Gericht: Oberlandesgericht Frankfurt
Beschluss verkündet am 06.10.2004
Aktenzeichen: 9 U 47/04
Rechtsgebiete: HWiG


Vorschriften:

HWiG § 1
1. Zwar sieht § 1 I HWiG einen zeitlichen Zusammenhang zwischen mündlichen Verhandlungen und der Abgabe der Willenserklärung nicht vor; erforderlich ist aber, dass die abgegebene Erklärung ursächlich auf der Überrumpelung in der Wohnung beruht. Ein solcher Kausalzusammenhang kann nach den Grundsätzen des ersten Anscheins nicht angenommen werden, wenn zwischen dem Gespräch und der Erklärung ein längerer Zeitraum liegt. In diesem Fall sind vielmehr konkretere Darlegungen zur Fortdauer der Überrumpelung erforderlich.

2. Ein großer zeitlicher Abstand (hier zwei Jahre) zwischen dem Gespräch am Arbeitsplatz und den Abschluss des Vertrages verschafft dem Verbraucher ausreichend Gelegenheit, über letzteren eine eigenständige, unbeeinflusste Entscheidung zu treffen.


OBERLANDESGERICHT FRANKFURT AM MAIN BESCHLUSS

9 U 47/04

Entscheidung vom 06.10.2004

In dem Rechtsstreit

...

Tenor:

weist der Senat darauf hin, dass beabsichtigt ist, die Berufung durch einstimmigen Beschluss zurückzuweisen.

Gründe:

Die Berufung ist zwar zulässig, insbesondere an sich statthaft sowie form- und fristgerecht eingelegt und begründet worden, hat in der Sache indes keine Aussicht auf Erfolg.

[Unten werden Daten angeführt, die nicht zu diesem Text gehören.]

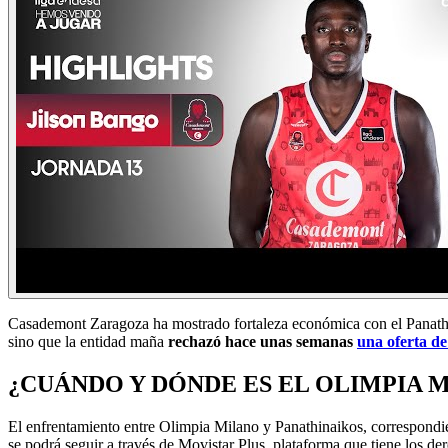
Casademont Zaragoza ha mostrado fortaleza económica con el Panathina
sino que la entidad maña
rechazó hace unas semanas
una oferta de
¿CUÁNDO Y DÓNDE ES EL OLIMPIA 
El enfrentamiento entre Olimpia Milano y Panathinaikos, correspondie
se podrá seguir a través de Movistar Plus, plataforma que tiene los d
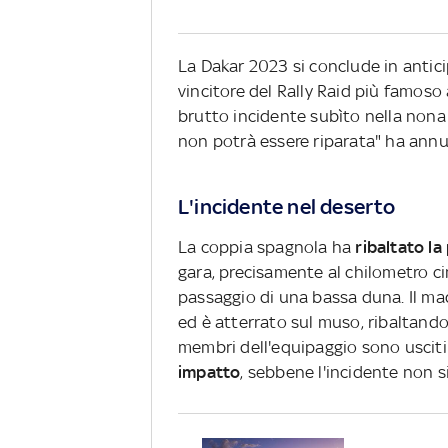
La Dakar 2023 si conclude in antic
vincitore del Rally Raid più famoso
brutto incidente subìto nella nona
non potrà essere riparata" ha annun
L'incidente nel deserto
La coppia spagnola ha
ribaltato la
gara, precisamente al chilometro c
passaggio di una bassa duna. Il mad
ed è atterrato sul muso, ribaltando
membri dell'equipaggio sono usciti
impatto
, sebbene l'incidente non 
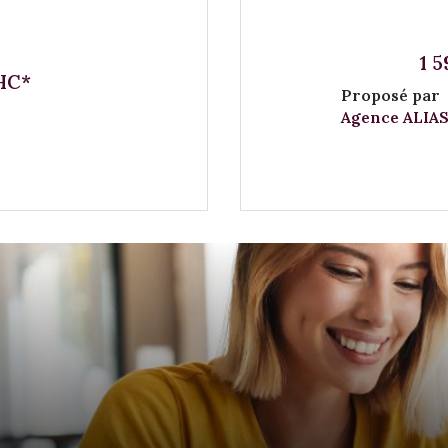
1 
 HC*
Proposé par
Agence ALIAS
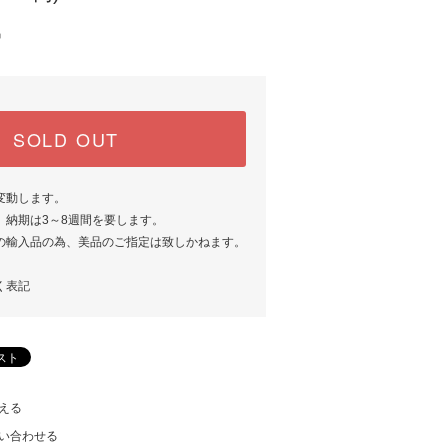
中
SOLD OUT
変動します。
、納期は3～8週間を要します。
の輸入品の為、美品のご指定は致しかねます。
く表記
える
い合わせる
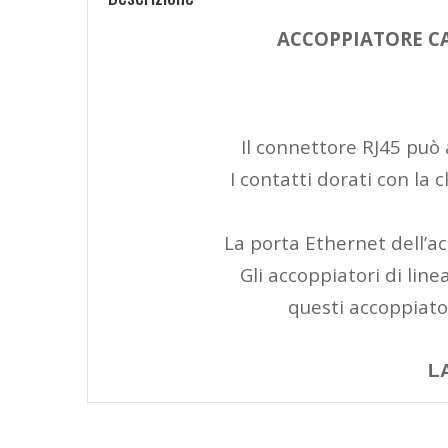
ACCOPPIATORE C
Il connettore RJ45 può a
I contatti dorati con la 
La porta Ethernet dell’a
Gli accoppiatori di li
questi accoppiato
L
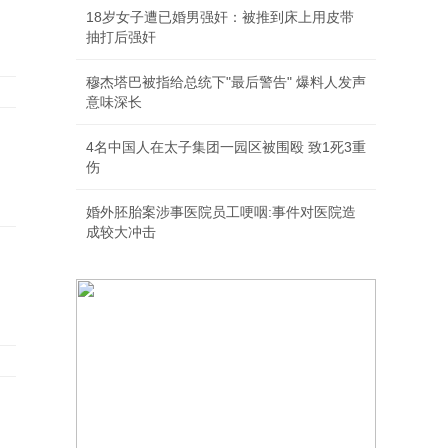
18岁女子遭已婚男强奸：被推到床上用皮带
抽打后强奸
穆杰塔巴被指给总统下"最后警告" 爆料人发声
意味深长
4名中国人在太子集团一园区被围殴 致1死3重
伤
婚外胚胎案涉事医院员工哽咽:事件对医院造
成较大冲击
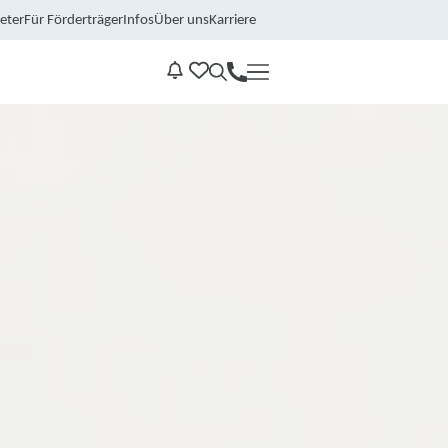
eter
Für Förderträger
Infos
Über uns
Karriere
Kontakt
Benachrichtungen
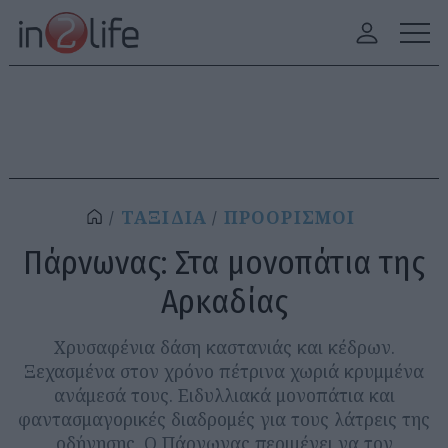
ΤΑΞΙΔΙΑ
ΠΡΟΟΡΙΣΜΟΙ
Πάρνωνας: Στα μονοπάτια της
Αρκαδίας
Χρυσαφένια δάση καστανιάς και κέδρων.
Ξεχασμένα στον χρόνο πέτρινα χωριά κρυμμένα
ανάμεσά τους. Ειδυλλιακά μονοπάτια και
φαντασμαγορικές διαδρομές για τους λάτρεις της
οδήγησης. Ο Πάρνωνας περιμένει να τον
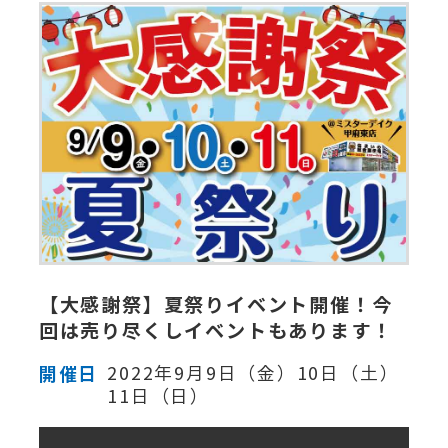
【大感謝祭】夏祭りイベント開催！今
回は売り尽くしイベントもあります！
開催日
2022年9月9日（金）10日（土）
11日（日）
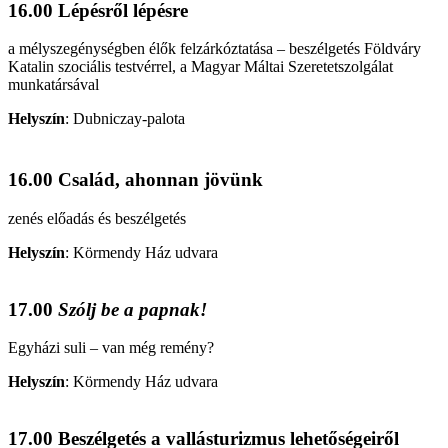
16.00 Lépésről lépésre
a mélyszegénységben élők felzárkóztatása – beszélgetés Földváry
Katalin szociális testvérrel, a Magyar Máltai Szeretetszolgálat
munkatársával
Helyszín
:
Dubniczay-palota
16.00 Család, ahonnan jövünk
zenés előadás és beszélgetés
Helyszín
:
Körmendy Ház udvara
17.00
Szólj be a papnak!
Egyházi suli – van még remény?
Helyszín
:
Körmendy Ház udvara
17.00 Beszélgetés a vallásturizmus lehetőségeiről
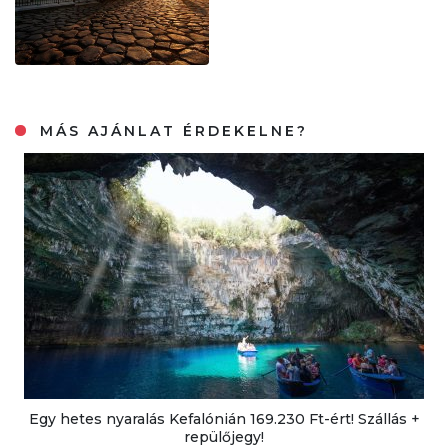
MÁS AJÁNLAT ÉRDEKELNE?
Egy hetes nyaralás Kefalónián 169.230 Ft-ért! Szállás +
repülőjegy!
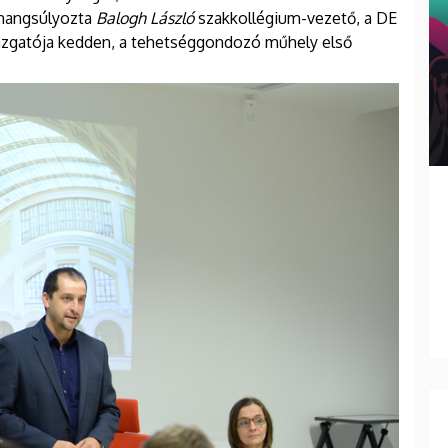
 hangsúlyozta
Balogh László
szakkollégium-vezető, a DE
azgatója kedden, a tehetséggondozó műhely első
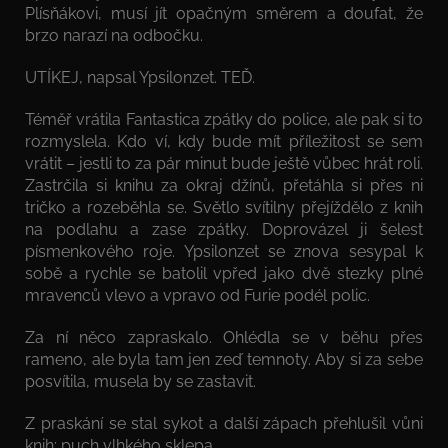
Plísňákovi, musí jít opačným směrem a doufat, že
brzo narazí na odbočku.
UTÍKEJ, napsal Ypsilonzet. TEĎ.
Téměř vrátila Fantastica zpátky do police, ale pak si to
rozmyslela. Kdo ví, kdy bude mít příležitost se sem
vrátit – jestli to za pár minut bude ještě vůbec hrát roli.
Zastrčila si knihu za okraj džínů, přetáhla si přes ni
tričko a rozeběhla se. Světlo svítilny přejíždělo z knih
na podlahu a zase zpátky. Doprovázel ji šelest
písmenkového roje. Ypsilonzet se znova sesypal k
sobě a rychle se batolil vpřed jako dvě stezky plné
mravenců vlevo a vpravo od Furie podél polic.
Za ní něco zapraskalo. Ohlédla se v běhu přes
rameno, ale byla tam jen zeď temnoty. Aby si za sebe
posvítila, musela by se zastavit.
Z praskání se stal sykot a další zápach přehlušil vůni
knih: puch vlhkého sklepa.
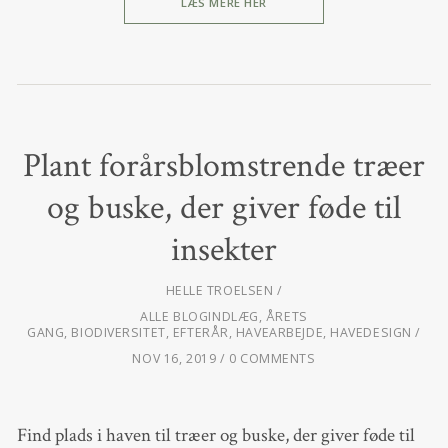
LÆS MERE HER
Plant forårsblomstrende træer
og buske, der giver føde til
insekter
HELLE TROELSEN
ALLE BLOGINDLÆG
,
ÅRETS
GANG
,
BIODIVERSITET
,
EFTERÅR
,
HAVEARBEJDE
,
HAVEDESIGN
NOV 16, 2019
0 COMMENTS
Find plads i haven til træer og buske, der giver føde til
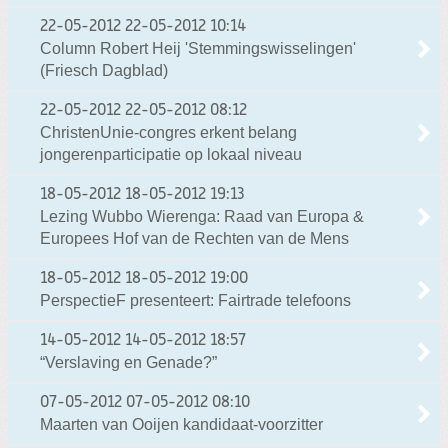
22-05-2012
22-05-2012 10:14
Column Robert Heij 'Stemmingswisselingen'
(Friesch Dagblad)
22-05-2012
22-05-2012 08:12
ChristenUnie-congres erkent belang
jongerenparticipatie op lokaal niveau
18-05-2012
18-05-2012 19:13
Lezing Wubbo Wierenga: Raad van Europa &
Europees Hof van de Rechten van de Mens
18-05-2012
18-05-2012 19:00
PerspectieF presenteert: Fairtrade telefoons
14-05-2012
14-05-2012 18:57
“Verslaving en Genade?”
07-05-2012
07-05-2012 08:10
Maarten van Ooijen kandidaat-voorzitter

Sie hat auch weder grundsätzliche Bedeutung noch erfordert die Fortbildung des Rechts oder die Sicherung einer einheitlichen Rechtsprechung eine Entscheidung des Berufungsgerichts (§ 522 II ZPO).

Die Kläger schlossen am 4.10.1993 einen Bauträgervertrag über die Errichtung von zwei Doppelhaushälften ab. Dem waren Gespräche des Klägers zu 1), der als Bauleiter beim Bauträger beschäftigt ist, an seinem Arbeitsplatz vorausgegangen. Mit Vertrag vom 5.5.1994 erwarben sie das Grundstück. Am 31.6.1995 unterzeichneten sie zur Finanzierung dieses Vorhabens zwei Darlehensverträge mit der Rechtsvorgängerin der Beklagten über 540.000,- und 320.000,- DM. Die Darlehen wurden über eine Grundschuld abgesichert und gegen die Abtretung der Rechte aus zwei Lebensversicherungen tilgungsfrei gestellt. Die Kläger haben die Darlehensverträge am 14.4.2003 nach dem Haustürwiderrufsgesetz widerrufen und begehren Freigabe der beiden Lebensversicherungsverträge.

Das Landgericht hat die Klage abgewiesen. Die Berufung der Kläger gegen dieses Urteil hat keine Aussicht auf Erfolg.

Die Frage, ob das Landgericht Frankfurt a.M. nach der Verweisung des LG Dessau zuständig war oder nicht, kann mit der Berufung nicht überprüft werden (§ 513 Abs. 2 ZPO).

Dahin stehen kann zunächst, ob das Landgericht - wie von den Klägern behauptet - in der mündlichen Verhandlung tatsächlich erklärt hat, es bedürfe einer Beweisaufnahme zur Haustürsituation. Von den Klägern nicht vorgetragen und nicht ersichtlich ist, inwieweit dieser Verfahrensfehler zur Unrichtigkeit des Urteils geführt haben soll (§ 513 Abs. 1 ZPO).

Unerheblich sind auch die von den Klägern gerügten Mängel im Sachverhalt. Selbst wenn man davon ausgehen wollte, die mit der Berufung vorgetragenen Umstände könnten Zweifel an der Vollständigkeit und Richtigkeit der landgerichtlichen Feststellungen begründen, ist nicht ersichtlich, inwieweit die aus der Sicht der Kläger vorzunehmenden Richtigstellungen erheblich sein sollen.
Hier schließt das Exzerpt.